The most convincing explanation I’ve read about this phenomenon comes from the book, From Where You Dream, by Robert Bentley. Bentley says that successful fiction-writing requires the writer to enter a “dreamspace,” a dream-like state of mind, something akin to day dreaming. When we sleep dream, the thoughts and actions of the figures in our dreams are sometimes so different from our own that we feel like they come from outside us, but Bentley thinks they come from our unconscious mind, from a reservoir of decomposed memories, imagined events, visions, and random thoughts.

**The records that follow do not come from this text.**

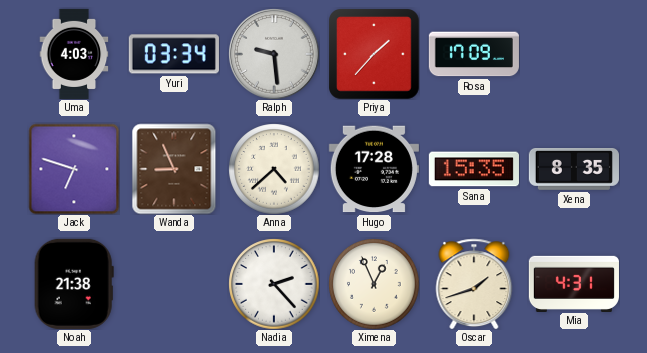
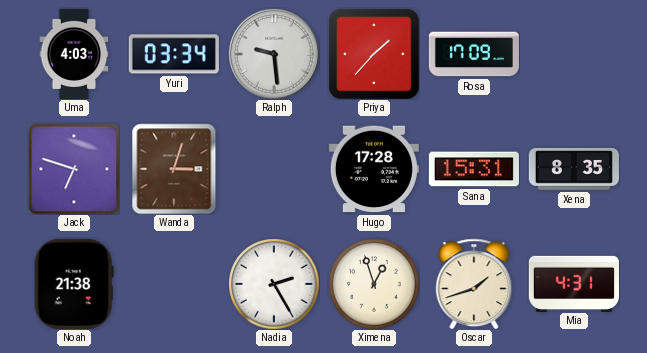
Wanda: 8:56 -> 3:03
Anna: 4:38 -> none
Sana: 15:35 -> 15:31
Nadia: 2:23 -> 2:25
Ximena: 12:56 -> 12:57
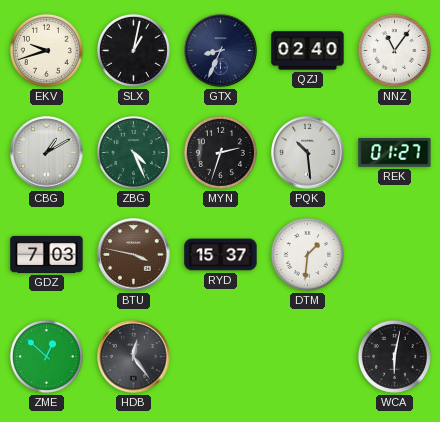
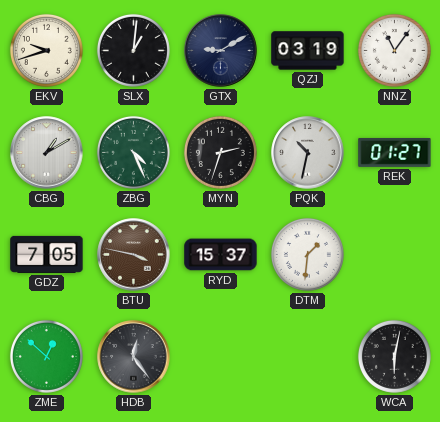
SLX: 1:02 -> 1:01
GTX: 8:34 -> 9:10
QZJ: 02:40 -> 03:19
PQK: 10:29 -> 10:32
GDZ: 7:03 -> 7:05
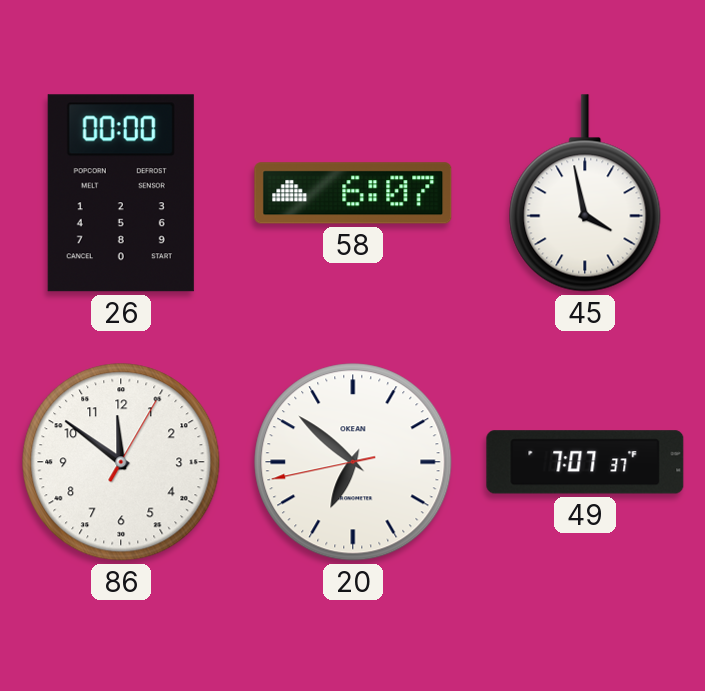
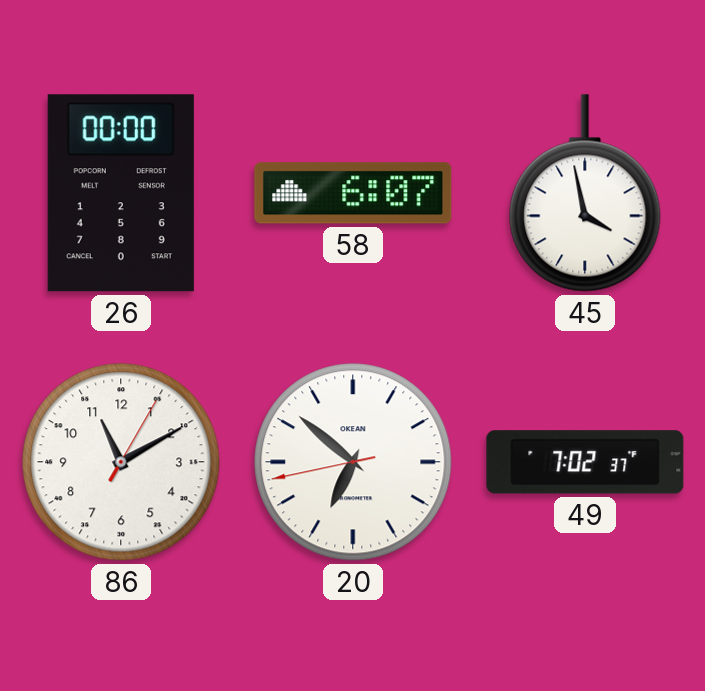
86: 11:51 -> 11:10
49: 7:07 -> 7:02
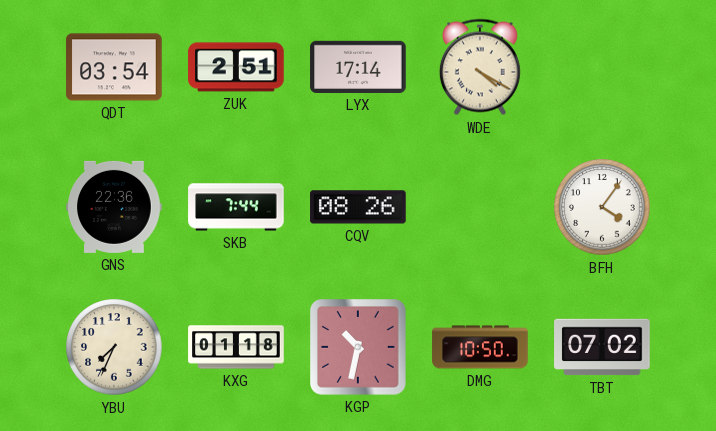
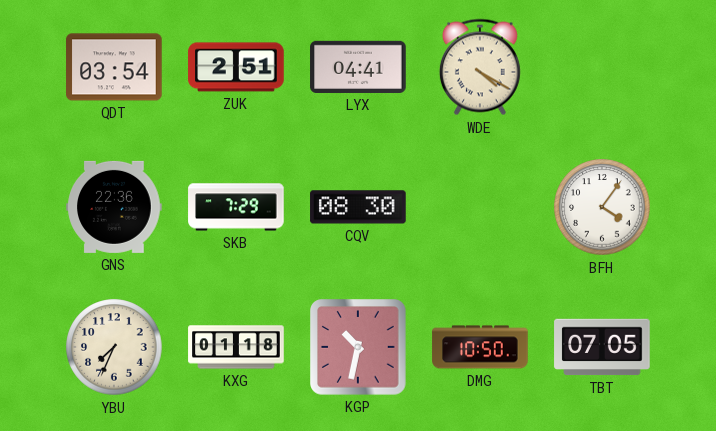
LYX: 17:14 -> 04:41
SKB: 7:44 -> 7:29
CQV: 08:26 -> 08:30
TBT: 07:02 -> 07:05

He says the best writing comes from tapping into that reservoir. To do that, you mimic a dream state, dreaming while awake. “It’s very much like an intensive daydream, but a daydream you are and are not controlling.” This zone is difficult to enter. He suggests sealing yourself off in a special writing place. Stay away from television programs, the internet, newspapers, conversation or other analytical stimulus. Each time you reach the dreamspace, it’s easier to find it the next time, so writing regularly is another key to unlocking its door.
In my case, these experiences have been rare. Most of the time, I create the dialogue and spin out the scenes with a deliberate intent, and I’ve never experienced a trance-like state or anything approaching what I would consider a true dream zone. Even when Eva seemed to come to life in Old Wounds, I didn’t feel transported into a dreamspace. I knew I still sat at my desk, staring at my computer (fully clothed, by the way!). But in very special moments when the writing is going well, the magic comes and my characters almost seem to take on a life of their own.
Another time it happened for me was in The Closing. At the end of an emotionally charged scene, Nate Abbitt and his myopic elderly private investigator, Clarence Shifflett, had just been released from jail. They were sitting together in Nate’s car and Clarence asked Nate if he was all right and Nate said he was okay. Then Nate turned to Clarence and said, “How about you?” I saw Clarence pull his hat down low over his eyes and I heard his gravelly pipes scratch out, “I’ll never be the same.” I couldn’t have heard it more clearly if he’d been sitting beside me.
Of course, Clarence wasn’t sitting beside me. And he didn’t say the words. Because he’s not real. And Eva Gitlow’s not real. And Billy and Jolene and Nate and Christine, none of them are real. You don’t have to tell me. I know I made them up. . . I know this. . . I do . . . Really.